For long an abstract concern for a few academics, climate change has since morphed into the thorniest environmental ill of all time, threatening humankind.It is no longer just abstract, but a clear and present danger requiring people to find a new and sustainable path to guarantee survival.

In Zimbabwe, the past few years have seen rainfall patterns vary from season to season, thanks to climate change.

There has been flooding in some areas, while severe droughts have claimed their fair share of responsibility in the suffering of the general populace.

Essentially, these weather variations have impacted negatively on rain-fed agriculture, with dire consequences on food security.

These weather variations and climate change now form the biggest threat to rain-fed agriculture, making it critical for people to switch to irrigation.

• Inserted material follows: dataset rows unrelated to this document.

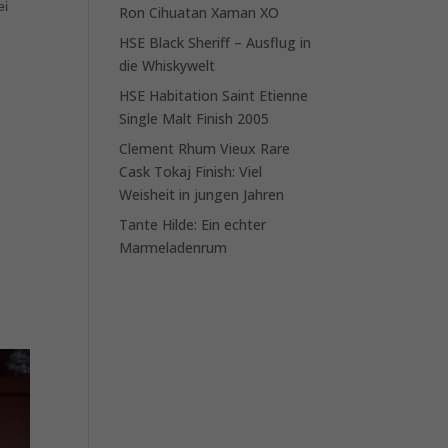
ei
Ron Cihuatan Xaman XO
HSE Black Sheriff – Ausflug in
die Whiskywelt
HSE Habitation Saint Etienne
Single Malt Finish 2005
Clement Rhum Vieux Rare
Cask Tokaj Finish: Viel
Weisheit in jungen Jahren
Tante Hilde: Ein echter
Marmeladenrum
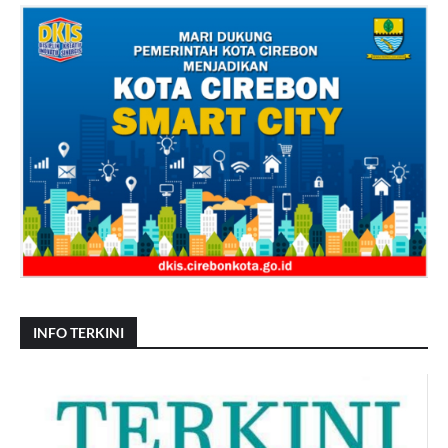
INFO TERKINI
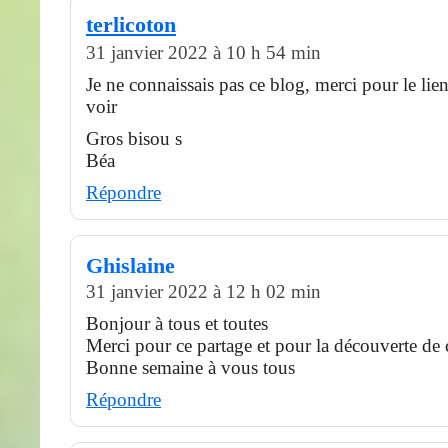
terlicoton
31 janvier 2022 à 10 h 54 min
Je ne connaissais pas ce blog, merci pour le lien 
voir
Gros bisou s
Béa
Répondre
Ghislaine
31 janvier 2022 à 12 h 02 min
Bonjour à tous et toutes
Merci pour ce partage et pour la découverte de c
Bonne semaine à vous tous
Répondre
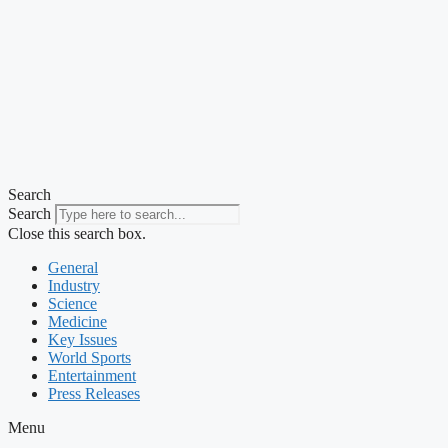
Search
Search
Close this search box.
General
Industry
Science
Medicine
Key Issues
World Sports
Entertainment
Press Releases
Menu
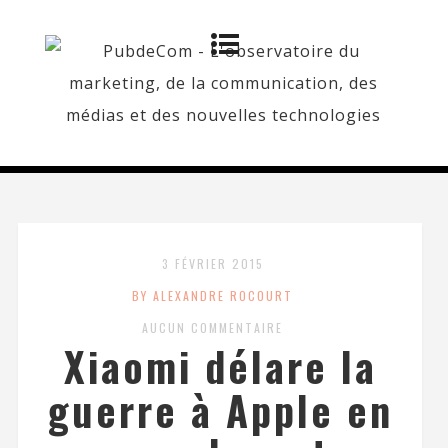
3 FÉVRIER 2015
BY ALEXANDRE ROCOURT
AUCUN COMMENTAIRE
Xiaomi délare la
guerre à Apple en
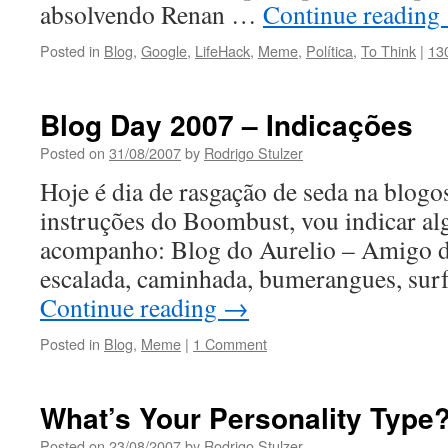
absolvendo Renan …
Continue reading
Posted in
Blog
,
Google
,
LifeHack
,
Meme
,
Política
,
To Think
|
13
Blog Day 2007 – Indicações
Posted on
31/08/2007
by
Rodrigo Stulzer
Hoje é dia de rasgação de seda na blogo
instruções do Boombust, vou indicar al
acompanho: Blog do Aurelio – Amigo de
escalada, caminhada, bumerangues, sur
Continue reading
→
Posted in
Blog
,
Meme
|
1 Comment
What’s Your Personality Type
Posted on
23/08/2007
by
Rodrigo Stulzer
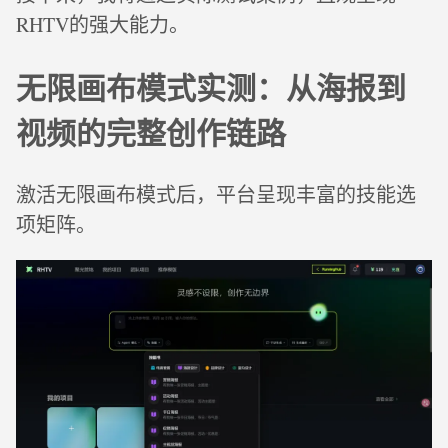
RHTV的强大能力。
无限画布模式实测：从海报到
视频的完整创作链路
激活无限画布模式后，平台呈现丰富的技能选
项矩阵。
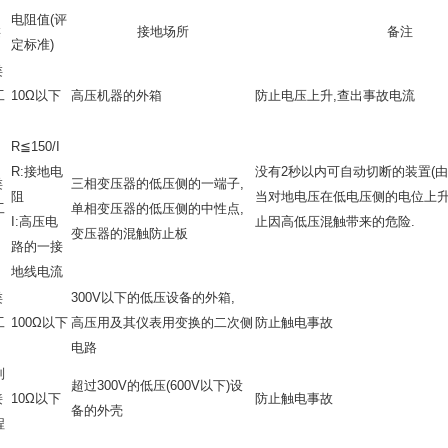
电阻值(评
类
接地场所
备注
定标准)
类
工
10Ω以下
高压机器的外箱
防止电压上升,查出事故电流
R≦150/I
R:接地电
没有2秒以内可自动切断的装置(由
类
三相变压器的低压侧的一端子,
阻
当对地电压在低电压侧的电位上升至
工
单相变压器的低压侧的中性点,
I:高压电
止因高低压混触带来的危险.
变压器的混触防止板
路的一接
地线电流
类
300V以下的低压设备的外箱,
工
100Ω以下
高压用及其仪表用变换的二次侧
防止触电事故
电路
别
超过300V的低压(600V以下)设
接
10Ω以下
防止触电事故
备的外壳
程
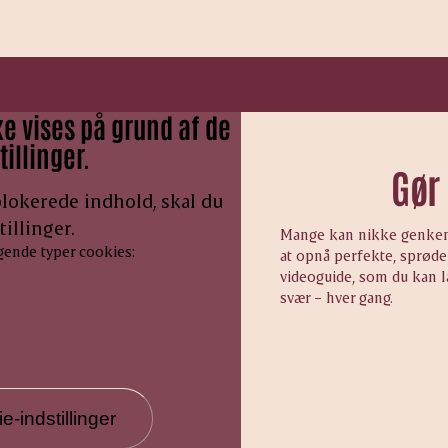
e vises på grund af de
illinger.
Gør
 blokerede indhold, skal du
illinger.
Mange kan nikke genkend
gende typer cookies:
at opnå perfekte, sprøde 
videoguide, som du kan l
svær – hver gang.
-indstillinger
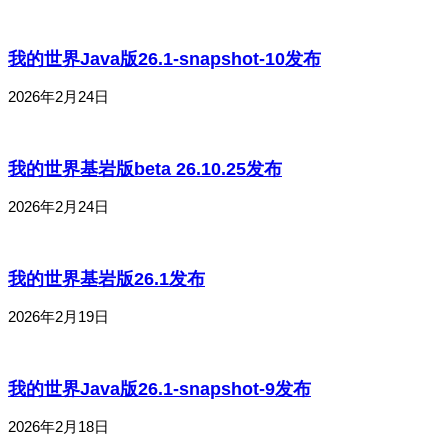
我的世界Java版26.1-snapshot-10发布
2026年2月24日
我的世界基岩版beta 26.10.25发布
2026年2月24日
我的世界基岩版26.1发布
2026年2月19日
我的世界Java版26.1-snapshot-9发布
2026年2月18日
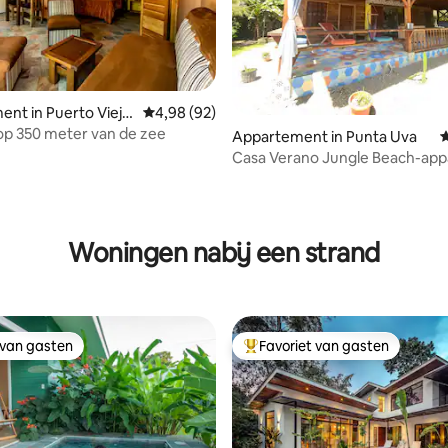
nt in Puerto Viejo
Gemiddelde beoordeling van 4,98 uit 5, 92 r
4,98 (92)
anca
p 350 meter van de zee
Appartement in Punta Uva
G
Casa Verano Jungle Beach-ap
van 4,85 uit 5, 158 recensies
Woningen nabij een strand
 van gasten
Favoriet van gasten
 van gasten
Topfavoriet van gasten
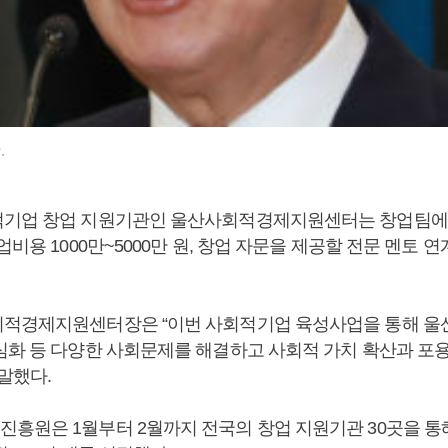
.
적기업 창업 지원기관인 울산사회적경제지원센터는 창업팀에
업비용 1000만~5000만 원, 창업 자문을 제공할 전문 멘토 
적경제지원센터장은 “이번 사회적기업 육성사업을 통해 울
심화 등 다양한 사회문제를 해결하고 사회적 가치 확산과 포
말했다.
흥원은 1월부터 2월까지 전국의 창업 지원기관 30곳을 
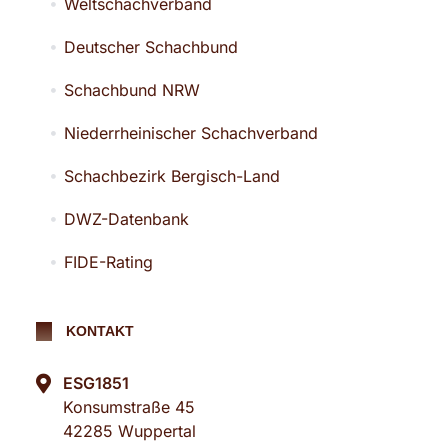
Weltschachverband
Deutscher Schachbund
Schachbund NRW
Niederrheinischer Schachverband
Schachbezirk Bergisch-Land
DWZ-Datenbank
FIDE-Rating
KONTAKT
ESG1851
Konsumstraße 45
42285 Wuppertal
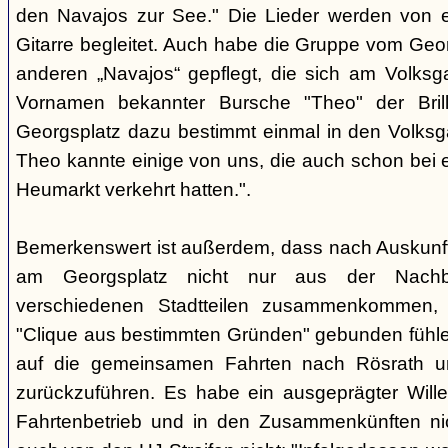
den Navajos zur See." Die Lieder werden von e
Gitarre begleitet. Auch habe die Gruppe vom Geo
anderen „Navajos“ gepflegt, die sich am Volksgar
Vornamen bekannter Bursche "Theo" der Brill
Georgsplatz dazu bestimmt einmal in den Volks
Theo kannte einige von uns, die auch schon bei 
Heumarkt verkehrt hatten.".
Bemerkenswert ist außerdem, dass nach Auskunft
am Georgsplatz nicht nur aus der Nachba
verschiedenen Stadtteilen zusammenkommen, 
"Clique aus bestimmten Gründen" gebunden fühlen
auf die gemeinsamen Fahrten nach Rösrath 
zurückzuführen. Es habe ein ausgeprägter Wille
Fahrtenbetrieb und in den Zusammenkünften nic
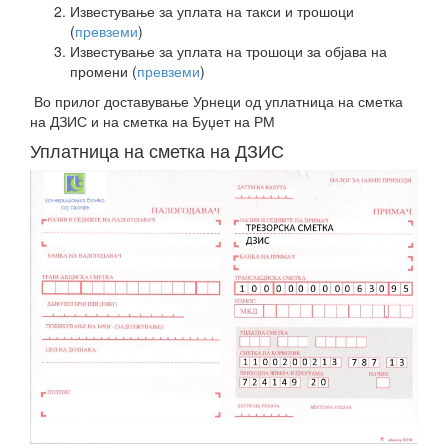
Известување за уплата на такси и трошоци
(
превземи
)
Известување за уплата на трошоци за објава на
промени (
превземи
)
Во прилог доставување Урнеци од уплатница на сметка
на ДЗИС и на сметка на Буџет на РМ
Уплатница на сметка на ДЗИС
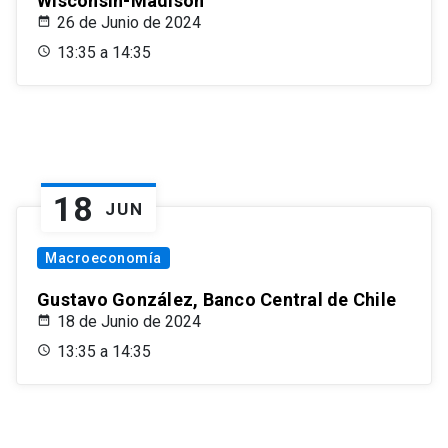
Wisconsin-Madison
26 de Junio de 2024
13:35 a 14:35
18
JUN
Macroeconomía
Gustavo González, Banco Central de Chile
18 de Junio de 2024
13:35 a 14:35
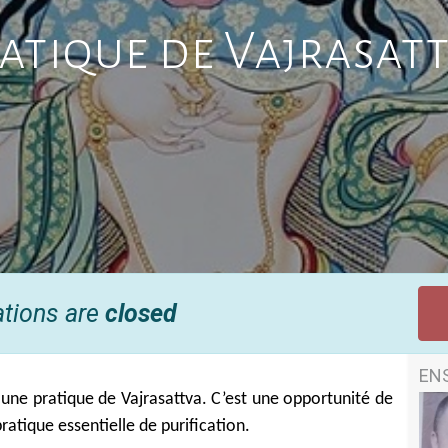
atique de Vajrasat
ations are
closed
EN
une pratique de Vajrasattva. C’est une opportunité de
ratique essentielle de purification.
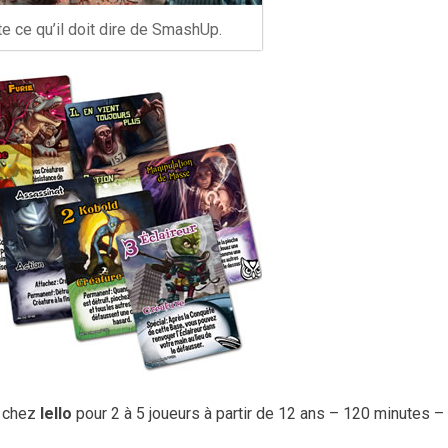
e ce qu’il doit dire de SmashUp.
chez
Iello
pour 2 à 5 joueurs à partir de 12 ans – 120 minutes –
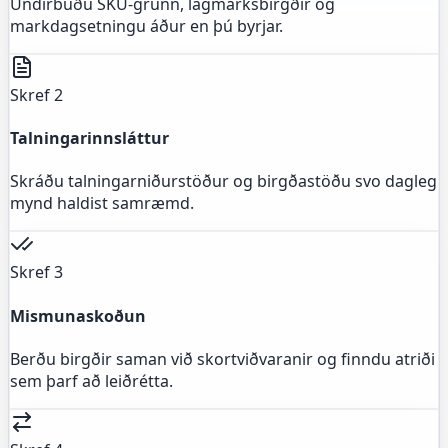
Undirbúðu SKU-grunn, lágmarksbirgðir og
markdagsetningu áður en þú byrjar.
Skref 2
Talningarinnsláttur
Skráðu talningarniðurstöður og birgðastöðu svo dagleg
mynd haldist samræmd.
Skref 3
Mismunaskoðun
Berðu birgðir saman við skortviðvaranir og finndu atriði
sem þarf að leiðrétta.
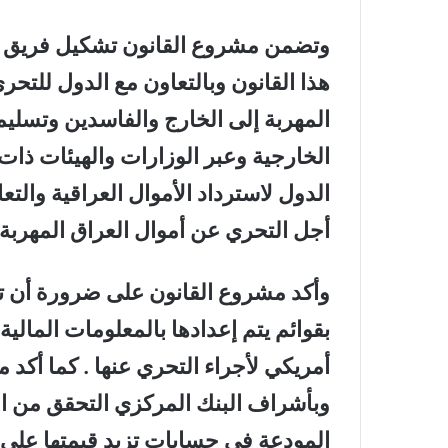
وتضمن مشروع القانون تشكيل فريق تح
هذا القانون وبالتعاون مع الدول للتحر
المهربة إلى الخارج والفاسدين وتسليم
الخارجية وعبر الوزارات والهيئات ذات 
الدول لاسترداد الأموال العراقية وال
أجل التحري عن أموال العراق المهربة ل
وأكد مشروع القانون على ضرورة أن ت
أمريكي لأجراء التحري عنها . كما أكد
وبأشراف البنك المركزي التحقق من الز
المودعة في حسابات تزيد قيمتها على مل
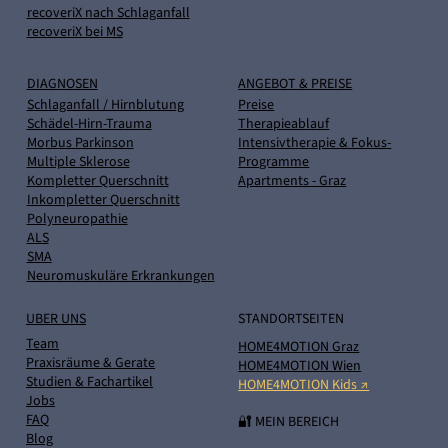
recoveriX nach Schlaganfall
recoveriX bei MS
DIAGNOSEN
ANGEBOT & PREISE
Schlaganfall / Hirnblutung
Preise
Schädel-Hirn-Trauma
Therapieablauf
Morbus Parkinson
Intensivtherapie & Fokus-
Multiple Sklerose
Programme
Kompletter Querschnitt
Apartments - Graz
Inkompletter Querschnitt
Polyneuropathie
ALS
SMA
Neuromuskuläre Erkrankungen
UBER UNS
STANDORTSEITEN
Team
HOME4MOTION Graz
Praxisräume & Gerate
HOME4MOTION Wien
Studien & Fachartikel
HOME4MOTION Kids ↗
Jobs
FAQ
🔐 MEIN BEREICH
Blog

Over 75 percent of Zimbabwe’s rural population lives in Natural Regions III, IV and V, where rainfall is erratic and undependable.

This makes rain-fed farming unreliable and risky. The success rate of rain-fed agriculture in Natural Regions IV and V has been observed to be in the order of one good harvest in every four to five years.

This makes it critical for farmers in these dry regions to supplement natural rains with irrigation to boost yields.

Studies on the impact of such investments on smallholder agriculture have shown that producers using irrigation realise significantly higher incomes than those relying on rain-fed agriculture.

With irrigation, smallholder farmers now grow high value crops, both for local and export markets, thus effectively participating in the mainstream economy.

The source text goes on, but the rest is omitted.